◆ **Aim of the task**:
Tally the lines in these records that hold the string "работы", and reply with the number alone.

◆ **Data**:
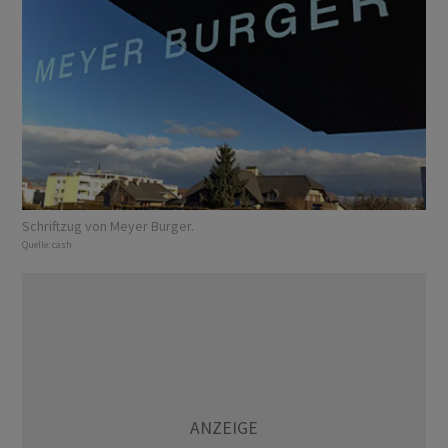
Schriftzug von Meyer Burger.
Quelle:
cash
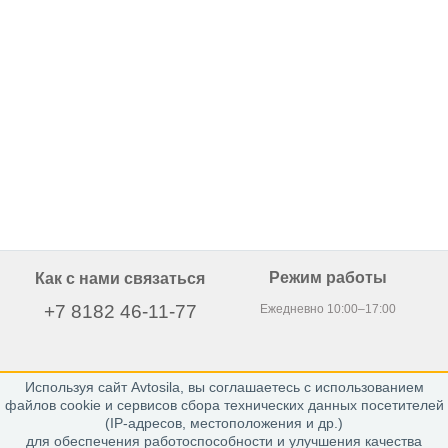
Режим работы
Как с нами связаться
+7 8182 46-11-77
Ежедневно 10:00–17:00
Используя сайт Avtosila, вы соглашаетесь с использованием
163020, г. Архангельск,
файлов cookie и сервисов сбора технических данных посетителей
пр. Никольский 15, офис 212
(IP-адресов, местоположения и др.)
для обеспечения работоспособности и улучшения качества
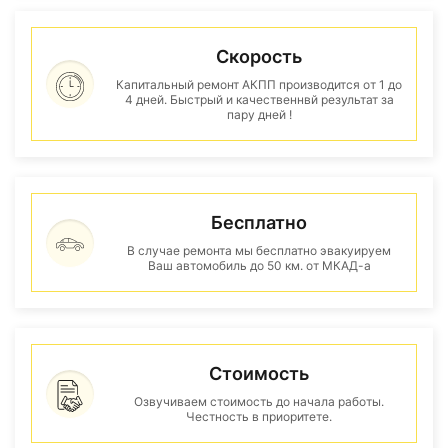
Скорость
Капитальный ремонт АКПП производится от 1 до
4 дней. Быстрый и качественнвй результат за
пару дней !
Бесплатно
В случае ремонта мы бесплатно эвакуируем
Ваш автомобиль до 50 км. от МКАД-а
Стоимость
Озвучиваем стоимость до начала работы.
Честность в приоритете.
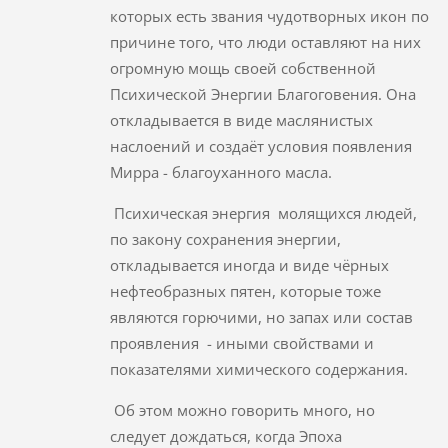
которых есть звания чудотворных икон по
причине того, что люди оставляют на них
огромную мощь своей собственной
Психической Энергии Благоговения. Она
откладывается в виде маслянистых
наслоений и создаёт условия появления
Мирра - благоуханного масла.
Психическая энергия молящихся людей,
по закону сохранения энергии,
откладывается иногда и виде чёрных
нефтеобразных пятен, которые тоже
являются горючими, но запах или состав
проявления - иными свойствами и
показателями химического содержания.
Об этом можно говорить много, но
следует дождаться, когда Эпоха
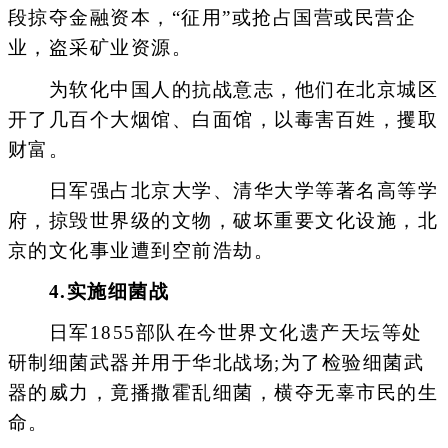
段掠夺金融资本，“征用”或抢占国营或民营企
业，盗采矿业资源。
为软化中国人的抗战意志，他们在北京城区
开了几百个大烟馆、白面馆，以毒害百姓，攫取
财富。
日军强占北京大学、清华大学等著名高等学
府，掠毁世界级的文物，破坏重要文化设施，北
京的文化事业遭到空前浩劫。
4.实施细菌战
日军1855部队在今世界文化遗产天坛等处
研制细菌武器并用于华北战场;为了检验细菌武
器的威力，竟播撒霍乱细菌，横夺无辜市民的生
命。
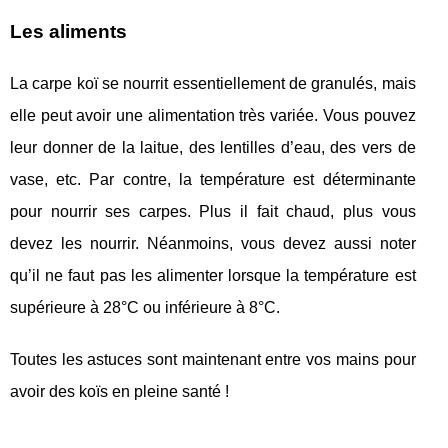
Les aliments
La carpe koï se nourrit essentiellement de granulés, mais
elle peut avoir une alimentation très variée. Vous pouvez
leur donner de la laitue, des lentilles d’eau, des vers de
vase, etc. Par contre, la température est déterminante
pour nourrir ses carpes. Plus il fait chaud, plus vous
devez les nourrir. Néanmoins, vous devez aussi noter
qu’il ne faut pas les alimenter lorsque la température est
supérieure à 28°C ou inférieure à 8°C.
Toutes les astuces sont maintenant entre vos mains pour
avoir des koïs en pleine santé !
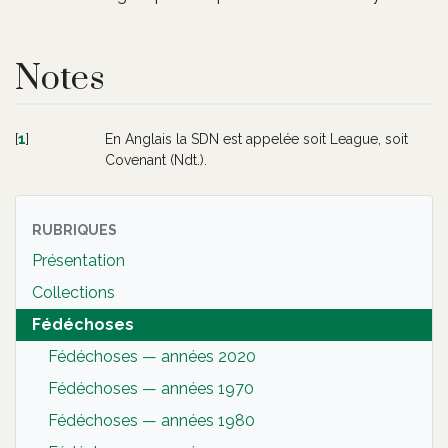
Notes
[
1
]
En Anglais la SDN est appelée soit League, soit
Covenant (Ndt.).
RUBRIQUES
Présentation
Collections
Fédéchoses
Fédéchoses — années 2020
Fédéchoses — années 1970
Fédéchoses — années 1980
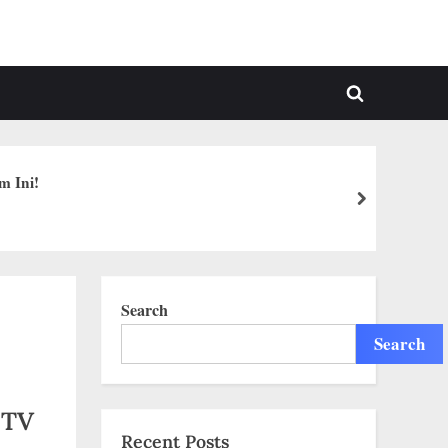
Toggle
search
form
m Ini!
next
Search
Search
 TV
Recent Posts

==

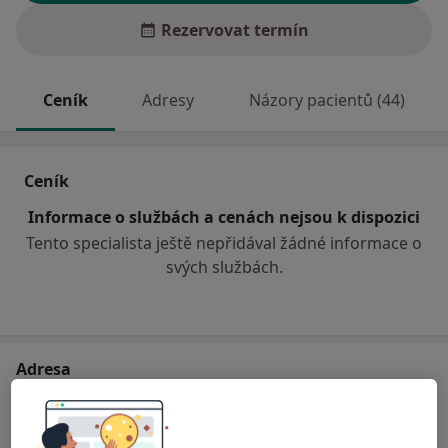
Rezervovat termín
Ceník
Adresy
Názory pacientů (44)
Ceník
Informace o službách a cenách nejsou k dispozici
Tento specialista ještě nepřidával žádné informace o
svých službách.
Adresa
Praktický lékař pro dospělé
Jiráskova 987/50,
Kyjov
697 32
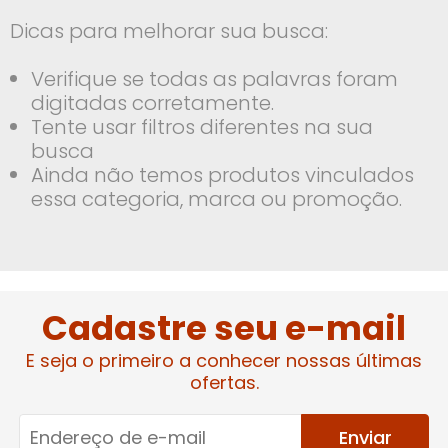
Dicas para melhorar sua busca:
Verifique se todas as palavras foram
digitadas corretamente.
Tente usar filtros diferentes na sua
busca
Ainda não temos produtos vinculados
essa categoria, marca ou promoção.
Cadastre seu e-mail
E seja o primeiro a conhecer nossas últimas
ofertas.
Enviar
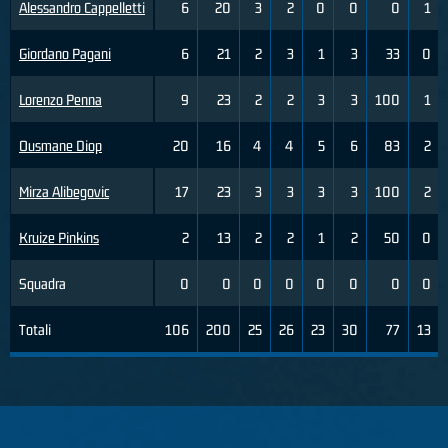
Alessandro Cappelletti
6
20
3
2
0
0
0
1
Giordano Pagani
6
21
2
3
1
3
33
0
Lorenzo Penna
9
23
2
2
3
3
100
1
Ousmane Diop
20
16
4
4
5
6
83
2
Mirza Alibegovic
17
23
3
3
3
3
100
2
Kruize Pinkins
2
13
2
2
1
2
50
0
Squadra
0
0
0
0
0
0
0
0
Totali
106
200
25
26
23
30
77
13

* * *

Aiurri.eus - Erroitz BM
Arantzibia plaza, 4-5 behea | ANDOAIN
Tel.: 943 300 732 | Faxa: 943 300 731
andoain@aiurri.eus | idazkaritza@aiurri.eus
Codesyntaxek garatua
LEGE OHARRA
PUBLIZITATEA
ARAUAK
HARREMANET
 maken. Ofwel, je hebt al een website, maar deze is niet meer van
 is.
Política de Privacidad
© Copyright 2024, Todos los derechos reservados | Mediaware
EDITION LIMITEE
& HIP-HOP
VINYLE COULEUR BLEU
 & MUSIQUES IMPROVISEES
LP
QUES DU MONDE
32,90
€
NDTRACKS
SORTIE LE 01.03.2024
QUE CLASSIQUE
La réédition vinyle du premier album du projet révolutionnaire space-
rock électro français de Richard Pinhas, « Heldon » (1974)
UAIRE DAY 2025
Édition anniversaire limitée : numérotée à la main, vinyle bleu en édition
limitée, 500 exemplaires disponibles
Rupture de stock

◆ **Response to this exercise**:
2